Da sich aus den Verfahrensergebnissen auch sonst keine konkrete gegen den Beschwerdeführer gerichtete (drohende) Verfolgung in seinem Herkunftsstaat ableiten ließ, ist die Beschwerde gegen Spruchpunkt römisch eins. des angefochtenen Bescheides als unbegründet abzuweisen.

3.3. Zu B) Unzulässigkeit der Revision:

Gemäß Paragraph 25 a, Absatz eins, VwGG hat das Verwaltungsgericht im Spruch seines Erkenntnisses oder Beschlusses auszusprechen, ob die Revision gemäß Artikel 133, Absatz 4, B-VG zulässig ist. Der Ausspruch ist kurz zu begründen.

Die Revision ist gemäß Artikel 133, Absatz 4, B-VG nicht zulässig, weil die Entscheidung nicht von der Lösung einer Rechtsfrage abhängt, der grundsätzliche Bedeutung zukommt. Weder weicht die gegenständliche Entscheidung von der bisherigen Rechtsprechung des Verwaltungsgerichtshofes ab, noch fehlt es an einer Rechtsprechung; weiters ist die vorliegende Rechtsprechung des Verwaltungsgerichtshofes auch nicht als uneinheitlich zu beurteilen. Auch liegen keine sonstigen Hinweise auf eine grundsätzliche Bedeutung der zu lösenden Rechtsfrage vor, zumal der vorliegende Fall vor allem im Bereich der Tatsachenfragen anzusiedeln ist.
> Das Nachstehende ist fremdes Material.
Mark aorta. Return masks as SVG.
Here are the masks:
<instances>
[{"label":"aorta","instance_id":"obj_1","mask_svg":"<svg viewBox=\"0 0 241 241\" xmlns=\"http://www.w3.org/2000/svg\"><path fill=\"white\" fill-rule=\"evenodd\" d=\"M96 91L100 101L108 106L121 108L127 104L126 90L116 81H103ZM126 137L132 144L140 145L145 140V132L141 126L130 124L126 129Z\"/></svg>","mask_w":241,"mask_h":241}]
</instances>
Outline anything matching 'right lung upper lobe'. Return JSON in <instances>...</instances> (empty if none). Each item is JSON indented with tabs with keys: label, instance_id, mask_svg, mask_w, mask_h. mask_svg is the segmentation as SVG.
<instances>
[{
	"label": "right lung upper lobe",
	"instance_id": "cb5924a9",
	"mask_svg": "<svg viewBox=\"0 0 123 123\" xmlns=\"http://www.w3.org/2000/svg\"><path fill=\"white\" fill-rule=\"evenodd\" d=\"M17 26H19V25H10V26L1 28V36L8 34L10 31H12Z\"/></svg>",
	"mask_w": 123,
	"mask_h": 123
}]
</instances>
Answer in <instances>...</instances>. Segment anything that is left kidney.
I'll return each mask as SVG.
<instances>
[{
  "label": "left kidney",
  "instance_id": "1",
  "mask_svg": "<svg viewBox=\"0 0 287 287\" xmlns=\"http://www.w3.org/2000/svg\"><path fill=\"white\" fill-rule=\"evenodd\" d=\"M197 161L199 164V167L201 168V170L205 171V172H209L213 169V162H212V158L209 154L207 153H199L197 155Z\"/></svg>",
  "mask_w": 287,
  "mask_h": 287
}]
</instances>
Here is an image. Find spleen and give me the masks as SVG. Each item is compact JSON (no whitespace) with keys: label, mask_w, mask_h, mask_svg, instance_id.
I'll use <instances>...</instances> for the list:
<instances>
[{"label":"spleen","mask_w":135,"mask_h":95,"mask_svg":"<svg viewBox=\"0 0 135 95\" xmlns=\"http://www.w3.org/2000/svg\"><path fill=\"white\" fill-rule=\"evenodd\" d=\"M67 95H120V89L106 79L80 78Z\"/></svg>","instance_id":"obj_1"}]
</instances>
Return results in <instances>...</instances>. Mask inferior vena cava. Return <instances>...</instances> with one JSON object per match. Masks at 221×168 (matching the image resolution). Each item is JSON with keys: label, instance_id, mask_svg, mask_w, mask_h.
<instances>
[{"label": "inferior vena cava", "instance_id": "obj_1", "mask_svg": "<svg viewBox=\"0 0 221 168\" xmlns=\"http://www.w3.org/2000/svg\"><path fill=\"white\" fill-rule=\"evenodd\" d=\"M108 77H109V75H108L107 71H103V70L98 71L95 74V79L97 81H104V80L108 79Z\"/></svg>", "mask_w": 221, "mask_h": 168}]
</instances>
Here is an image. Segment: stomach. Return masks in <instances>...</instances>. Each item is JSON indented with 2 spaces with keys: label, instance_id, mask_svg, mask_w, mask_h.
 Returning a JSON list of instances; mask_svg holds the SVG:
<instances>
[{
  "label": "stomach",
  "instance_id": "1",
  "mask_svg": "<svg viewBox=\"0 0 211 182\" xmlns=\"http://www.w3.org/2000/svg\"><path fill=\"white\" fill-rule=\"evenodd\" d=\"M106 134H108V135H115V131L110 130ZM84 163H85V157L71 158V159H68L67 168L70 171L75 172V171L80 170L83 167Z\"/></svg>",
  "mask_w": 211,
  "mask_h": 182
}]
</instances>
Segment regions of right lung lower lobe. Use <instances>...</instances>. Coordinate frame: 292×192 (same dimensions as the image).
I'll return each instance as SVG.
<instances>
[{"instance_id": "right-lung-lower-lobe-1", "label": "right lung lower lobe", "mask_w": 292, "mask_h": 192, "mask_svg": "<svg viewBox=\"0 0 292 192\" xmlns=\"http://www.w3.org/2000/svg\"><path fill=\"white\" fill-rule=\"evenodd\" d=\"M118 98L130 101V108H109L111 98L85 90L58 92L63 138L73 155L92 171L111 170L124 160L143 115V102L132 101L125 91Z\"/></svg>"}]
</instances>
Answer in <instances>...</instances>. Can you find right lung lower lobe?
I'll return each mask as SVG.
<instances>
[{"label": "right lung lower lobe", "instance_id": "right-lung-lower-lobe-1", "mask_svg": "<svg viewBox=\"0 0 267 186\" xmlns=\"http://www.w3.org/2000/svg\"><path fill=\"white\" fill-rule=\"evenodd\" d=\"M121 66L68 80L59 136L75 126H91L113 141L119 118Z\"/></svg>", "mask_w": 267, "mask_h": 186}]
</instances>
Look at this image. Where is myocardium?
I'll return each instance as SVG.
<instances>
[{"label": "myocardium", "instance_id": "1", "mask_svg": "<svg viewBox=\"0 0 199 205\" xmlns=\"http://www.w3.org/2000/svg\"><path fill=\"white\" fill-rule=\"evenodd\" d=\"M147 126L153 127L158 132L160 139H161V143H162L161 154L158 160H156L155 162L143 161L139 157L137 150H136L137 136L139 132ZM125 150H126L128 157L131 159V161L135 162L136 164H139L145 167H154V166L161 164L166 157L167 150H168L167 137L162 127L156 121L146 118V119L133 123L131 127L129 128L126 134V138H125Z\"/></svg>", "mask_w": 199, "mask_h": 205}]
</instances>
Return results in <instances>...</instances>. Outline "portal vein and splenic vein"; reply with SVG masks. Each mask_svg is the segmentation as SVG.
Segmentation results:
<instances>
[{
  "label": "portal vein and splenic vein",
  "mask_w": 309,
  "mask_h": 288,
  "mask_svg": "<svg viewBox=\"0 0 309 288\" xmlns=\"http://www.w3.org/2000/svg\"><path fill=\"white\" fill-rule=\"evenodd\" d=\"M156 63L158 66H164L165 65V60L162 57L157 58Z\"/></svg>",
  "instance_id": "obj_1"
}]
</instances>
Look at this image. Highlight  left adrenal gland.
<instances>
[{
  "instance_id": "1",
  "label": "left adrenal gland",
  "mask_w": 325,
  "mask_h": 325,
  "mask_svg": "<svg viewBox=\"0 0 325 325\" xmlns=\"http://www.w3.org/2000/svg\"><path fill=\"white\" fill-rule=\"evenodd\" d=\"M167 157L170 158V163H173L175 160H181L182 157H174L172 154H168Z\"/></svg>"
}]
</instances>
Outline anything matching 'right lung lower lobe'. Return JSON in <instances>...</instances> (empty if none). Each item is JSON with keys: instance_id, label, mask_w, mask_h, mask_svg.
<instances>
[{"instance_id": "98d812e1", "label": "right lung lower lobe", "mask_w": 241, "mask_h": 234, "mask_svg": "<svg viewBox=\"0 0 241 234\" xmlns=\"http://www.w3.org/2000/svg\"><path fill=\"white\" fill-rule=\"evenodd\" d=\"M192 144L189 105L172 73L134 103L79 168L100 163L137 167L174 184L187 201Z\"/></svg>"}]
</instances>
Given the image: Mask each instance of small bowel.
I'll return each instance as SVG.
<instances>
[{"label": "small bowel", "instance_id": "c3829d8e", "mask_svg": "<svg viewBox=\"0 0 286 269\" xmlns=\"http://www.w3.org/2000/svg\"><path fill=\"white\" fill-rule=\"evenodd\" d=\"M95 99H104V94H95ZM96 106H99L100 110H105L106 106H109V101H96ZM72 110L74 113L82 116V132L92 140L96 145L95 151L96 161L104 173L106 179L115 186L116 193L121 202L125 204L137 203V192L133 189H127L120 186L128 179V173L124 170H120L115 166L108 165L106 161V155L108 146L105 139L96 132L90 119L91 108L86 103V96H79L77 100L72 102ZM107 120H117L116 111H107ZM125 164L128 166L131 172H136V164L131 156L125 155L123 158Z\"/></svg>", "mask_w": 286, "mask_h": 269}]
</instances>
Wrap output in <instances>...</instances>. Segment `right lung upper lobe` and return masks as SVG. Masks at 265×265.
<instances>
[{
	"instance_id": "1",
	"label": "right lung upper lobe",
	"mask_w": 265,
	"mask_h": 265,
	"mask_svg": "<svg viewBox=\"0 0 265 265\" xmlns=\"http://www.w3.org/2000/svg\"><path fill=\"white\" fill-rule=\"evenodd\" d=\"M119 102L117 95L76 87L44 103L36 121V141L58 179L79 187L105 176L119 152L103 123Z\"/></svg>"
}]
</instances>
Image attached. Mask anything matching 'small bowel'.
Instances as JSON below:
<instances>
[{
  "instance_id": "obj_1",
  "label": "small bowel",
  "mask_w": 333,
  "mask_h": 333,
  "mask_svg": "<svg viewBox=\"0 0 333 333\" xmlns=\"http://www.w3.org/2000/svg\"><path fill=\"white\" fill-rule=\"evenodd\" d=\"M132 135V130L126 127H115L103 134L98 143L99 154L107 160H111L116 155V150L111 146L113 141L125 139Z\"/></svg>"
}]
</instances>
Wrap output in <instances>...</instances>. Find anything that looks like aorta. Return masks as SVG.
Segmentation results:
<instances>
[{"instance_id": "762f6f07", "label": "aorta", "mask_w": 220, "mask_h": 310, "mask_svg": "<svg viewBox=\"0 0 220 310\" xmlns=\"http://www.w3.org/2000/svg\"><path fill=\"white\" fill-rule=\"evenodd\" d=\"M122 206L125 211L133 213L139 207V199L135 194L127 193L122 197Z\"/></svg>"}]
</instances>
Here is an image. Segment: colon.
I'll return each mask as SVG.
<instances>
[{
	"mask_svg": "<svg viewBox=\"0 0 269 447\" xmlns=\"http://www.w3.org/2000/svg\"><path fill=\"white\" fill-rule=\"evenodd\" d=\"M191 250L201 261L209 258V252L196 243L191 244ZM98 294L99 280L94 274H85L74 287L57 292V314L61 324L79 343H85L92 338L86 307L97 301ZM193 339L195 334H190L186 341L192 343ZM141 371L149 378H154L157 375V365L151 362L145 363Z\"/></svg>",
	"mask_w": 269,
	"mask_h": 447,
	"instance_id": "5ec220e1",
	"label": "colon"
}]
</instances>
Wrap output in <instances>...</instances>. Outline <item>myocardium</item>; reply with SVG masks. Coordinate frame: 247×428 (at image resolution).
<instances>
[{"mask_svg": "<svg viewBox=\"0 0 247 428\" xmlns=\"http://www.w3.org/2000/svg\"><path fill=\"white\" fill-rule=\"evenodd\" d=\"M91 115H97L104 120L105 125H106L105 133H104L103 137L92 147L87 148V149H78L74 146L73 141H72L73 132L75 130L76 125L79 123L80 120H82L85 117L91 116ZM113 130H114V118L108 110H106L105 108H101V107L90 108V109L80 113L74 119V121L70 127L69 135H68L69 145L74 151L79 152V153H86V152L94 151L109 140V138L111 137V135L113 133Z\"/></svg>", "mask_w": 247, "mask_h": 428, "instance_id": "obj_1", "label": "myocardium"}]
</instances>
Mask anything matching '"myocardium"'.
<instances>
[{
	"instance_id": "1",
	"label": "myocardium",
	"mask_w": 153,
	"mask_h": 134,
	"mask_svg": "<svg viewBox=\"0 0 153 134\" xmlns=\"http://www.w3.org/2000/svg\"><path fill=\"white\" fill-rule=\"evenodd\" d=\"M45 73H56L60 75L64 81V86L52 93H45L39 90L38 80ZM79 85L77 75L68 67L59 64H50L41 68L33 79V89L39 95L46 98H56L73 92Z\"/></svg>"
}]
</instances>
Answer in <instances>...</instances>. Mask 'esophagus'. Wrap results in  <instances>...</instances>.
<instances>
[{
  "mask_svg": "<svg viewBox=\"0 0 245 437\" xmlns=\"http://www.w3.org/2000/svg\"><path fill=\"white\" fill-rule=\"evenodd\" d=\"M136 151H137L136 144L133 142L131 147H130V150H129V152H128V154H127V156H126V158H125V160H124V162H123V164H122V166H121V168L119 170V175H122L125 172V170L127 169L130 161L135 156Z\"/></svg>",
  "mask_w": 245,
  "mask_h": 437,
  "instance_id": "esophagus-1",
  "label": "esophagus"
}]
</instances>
Die maßgebliche Rechtsprechung wurde bei den Erwägungen zu Spruchteil A wiedergegeben. Insoweit die in der rechtlichen Beurteilung angeführte Judikatur des Verwaltungsgerichtshofes zu früheren Rechtslagen ergangen ist, ist diese nach Ansicht des Bundesverwaltungsgerichts auf die inhaltlich meist völlig gleichlautenden Bestimmungen der nunmehr geltenden Rechtslage unverändert übertragbar. Die in Bezug auf einen Antrag auf internationalen Schutz vom Bundesverwaltungsgericht im Einzelfall vorzunehmende Beweiswürdigung ist – soweit diese nicht unvertretbar ist – nicht revisibel vergleiche z.B. VwGH 30.08.2018, Ra 2018/21/0149, mwN).